Rubio hints Iran's public bellicosity a facade, negotiations progressing well
The war began in late February, when joint Israel-U.S. forces launched strikes on Iranian leadership, killing Ayatollah Ali Khamenei and many military officials.
Secretary of State Marco Rubio on Monday hinted that the public belligerence of Iranian leadership amid the ongoing conflict was not representative of their private remarks in behind-closed-doors negotiations.
The war began in late February, when joint Israel-U.S. forces launched strikes on Iranian leadership, killing Ayatollah Ali Khamenei and many military officials. Khamenei's son, Mojtaba Khamenei, has become the new supreme leader, though he has yet to address the public and his medical status is in dispute.

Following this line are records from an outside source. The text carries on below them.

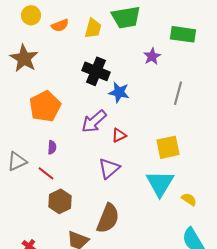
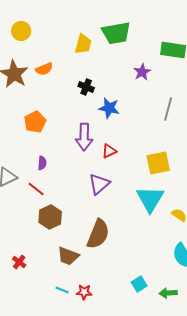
orange semicircle: (60, 25) -> (44, 69), moved
black cross: (96, 71) -> (86, 87), size x0.6
orange pentagon: (45, 106) -> (35, 122), size x0.7
purple arrow: (94, 121) -> (84, 137), turned -48

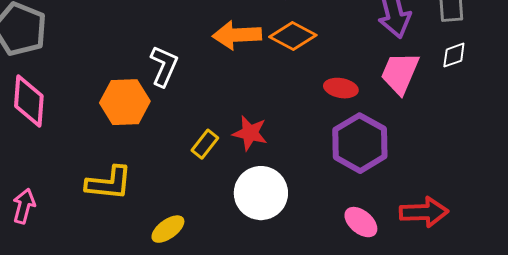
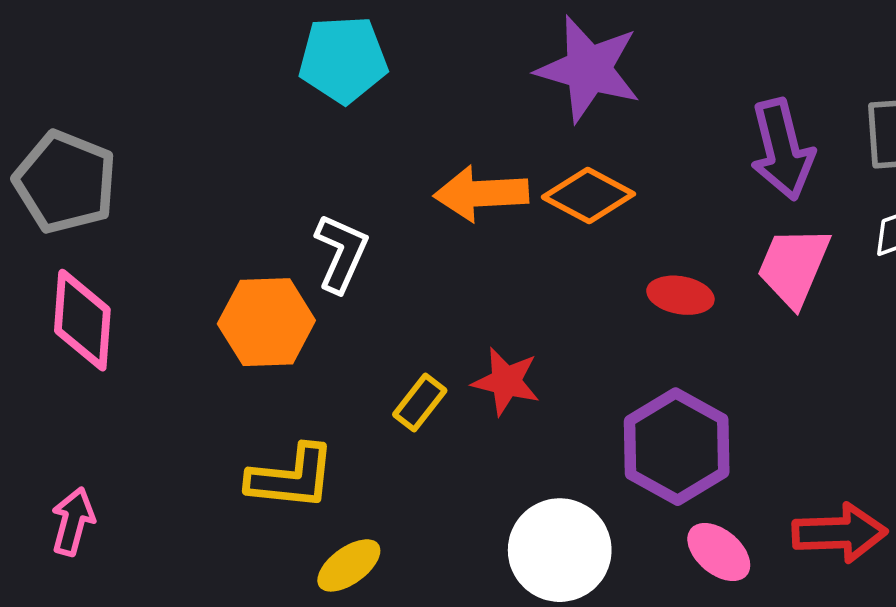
purple hexagon: (360, 143) -> (677, 447), moved
yellow L-shape: (109, 183) -> (291, 477), moved
white circle: (261, 193) -> (560, 550), moved

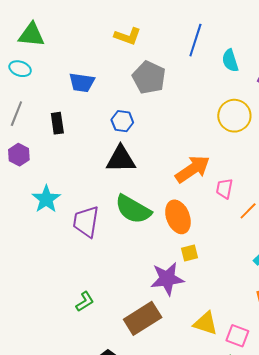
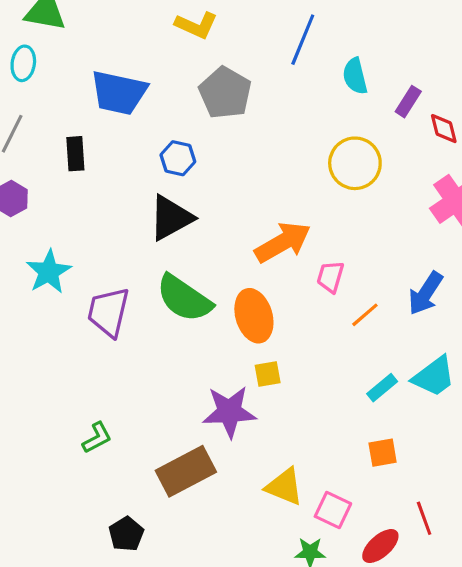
cyan ellipse: (20, 69) -> (23, 63), turned 75
blue trapezoid: (82, 83) -> (119, 93), size x1.4
black triangle: (121, 159) -> (171, 218), turned -32

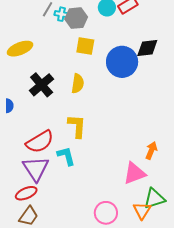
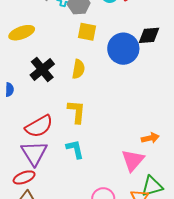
orange arrow: (151, 151) -> (150, 138), turned 54
cyan L-shape: (66, 156) -> (75, 149), moved
pink triangle: (134, 173) -> (133, 160), turned -30

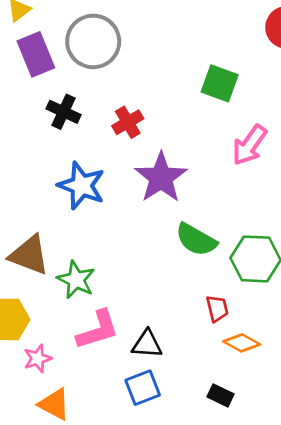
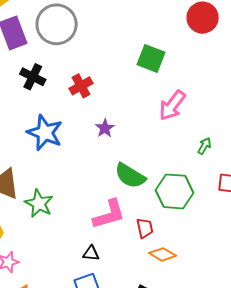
purple star: (161, 178) -> (105, 128), size x0.5
pink L-shape: (98, 330) -> (109, 214), moved
black triangle: (147, 344) -> (91, 253), size x0.7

“You have people over there that are saying some of the right things privately,” Rubio told ABC. “Obviously, they’re not going to put it out in press releases, and what they say to you or put out there for the world doesn’t necessarily reflect what they’re saying in our conversations.”
Among the highest ranking public officials rumored to be involved in negotiations is Iranian Parliament Speaker Mohamed Ghalibaf, who has emerged as a hardliner in the Tehran government. Ghalibaf has become a prominent voice of the Iranian government on social media, often responding to Trump's own public pronouncements about the conflict.
Last week, for instance, he warned that Iran would expanding its targeting of Gulf States in the event of an American invasion of Iranian soil.